In section 1.6 of Lectures on Algebraic Categorification by Mazorchuk, it is mentioned that if $A$ and $B$ are finite dimensional unital $k$-algebras, ($k$ a field) and $M$ is simple as an $A\oplus B$-module, then $M$ is in fact either simple as an $A$-module or a $B$-module. Why is this?
I'm a bit confused by a few points. First, I'm pretty sure $A\oplus B$ really is the algebra with underlying set $\{(a,b):a\in A,\ b\in B\}$, with pointwise operations, and is not notation for the coproduct $A\otimes_k B$, since that case is treated in the next paragraph.
But then identifying $A$ with the subset $(A,0)$ and $B$ with $(0,B)$, one has $AB=BA=0$. If $M$ is not a simple $A$-module, there is $m\in M$ nonzero such that $0\neq Am\neq M$. But since $M$ is a simple $A\oplus B$-module, $$ M=(A\oplus B)(Am)=Am+BAm=Am $$ since $M$ is a simple $A\oplus B$-module, a contradiction.

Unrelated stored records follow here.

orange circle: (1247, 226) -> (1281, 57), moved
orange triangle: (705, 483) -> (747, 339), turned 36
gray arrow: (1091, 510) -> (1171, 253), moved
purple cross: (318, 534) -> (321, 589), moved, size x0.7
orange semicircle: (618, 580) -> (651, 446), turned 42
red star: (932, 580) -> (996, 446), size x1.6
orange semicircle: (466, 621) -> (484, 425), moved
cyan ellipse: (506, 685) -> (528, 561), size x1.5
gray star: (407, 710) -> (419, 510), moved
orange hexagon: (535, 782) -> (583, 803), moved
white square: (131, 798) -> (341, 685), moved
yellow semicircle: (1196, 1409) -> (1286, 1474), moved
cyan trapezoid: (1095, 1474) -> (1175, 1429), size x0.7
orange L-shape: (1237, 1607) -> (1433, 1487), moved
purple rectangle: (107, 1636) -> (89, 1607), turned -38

Doing the same argument with $B$ seems to show $M$ is both simple as an $A$-module and as a $B$-module. Is my reasoning flawed? I find it strange that the word 'or' is used instead of 'and' in that case in the original claim, even if it's still technically correct.

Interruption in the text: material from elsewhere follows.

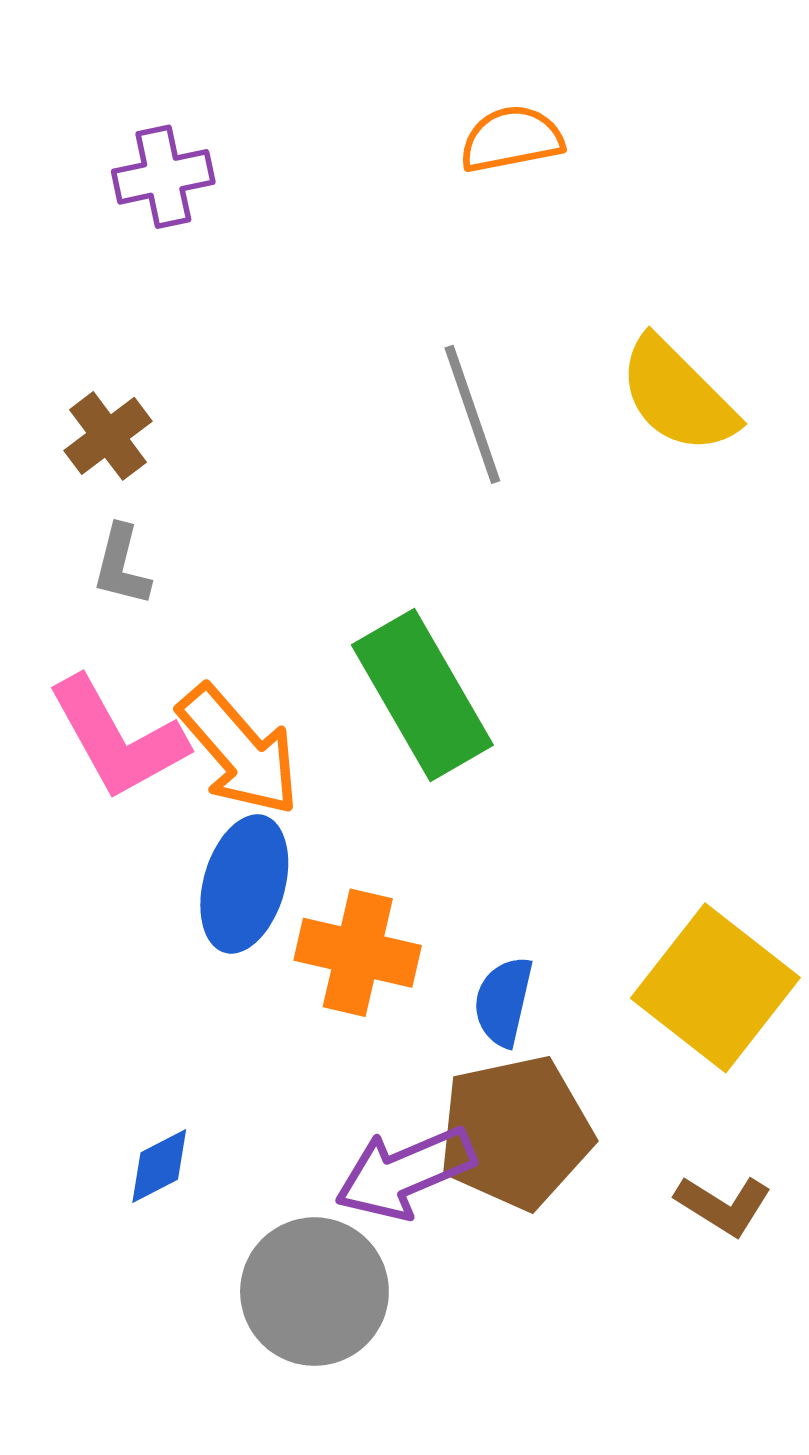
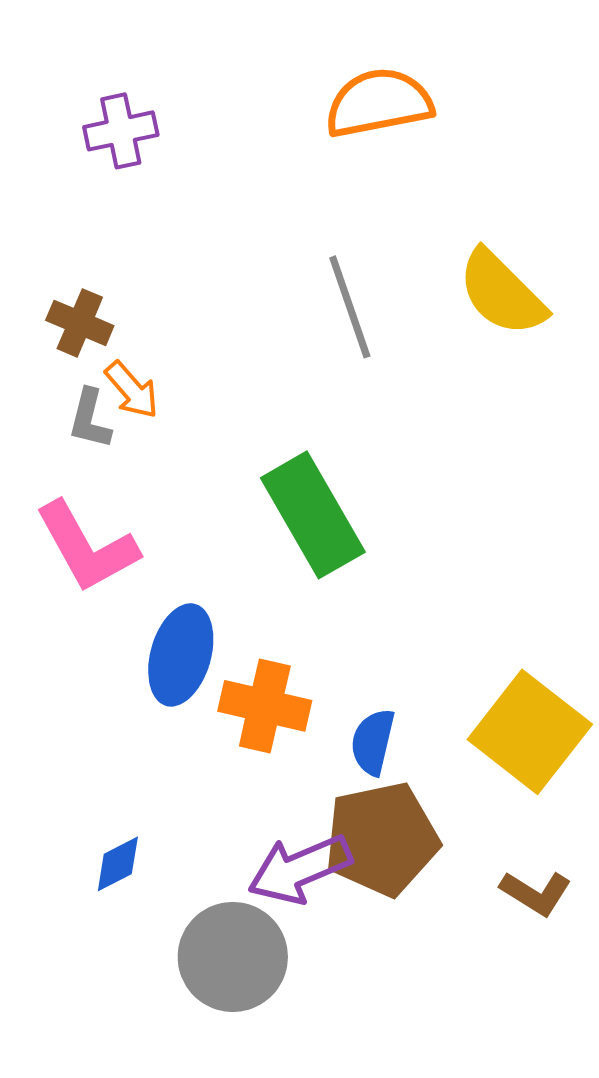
orange semicircle: (511, 139) -> (379, 103), size x1.4
brown cross: (108, 436) -> (80, 323), turned -30
orange arrow: (239, 750) -> (132, 390), moved, size x0.6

In this set-up, each $M$-module has the form $M=M_1\oplus M_2$ where $M_1$ is an $A$-module and $M_2$ is a $B$-module. Then $M$ is simple iff either $M_1$ is a simple $A$-module and $M_2=0$ or the other way round.
The ring $A\oplus B$ has central idempotents $e_1=(1,0)$ and $e_2=(0,1)$ with $e_1+e_2=1$. Then $M=M_1\oplus M_2$ with $M_i=e_i M$. The action is given by $(a,b)(m_1,m_2)=(am_1,bm_2)$.
I think the flaw in your argument is that $M$ is in general not an $A$-module (or a $B$-module) or at least not a unital $A$-module, since the identity element of $A$ does not in general act trivially on $M$. In $A\oplus B$ the identity of $A$ is in effect the idempotent $e_1=(1,0)$.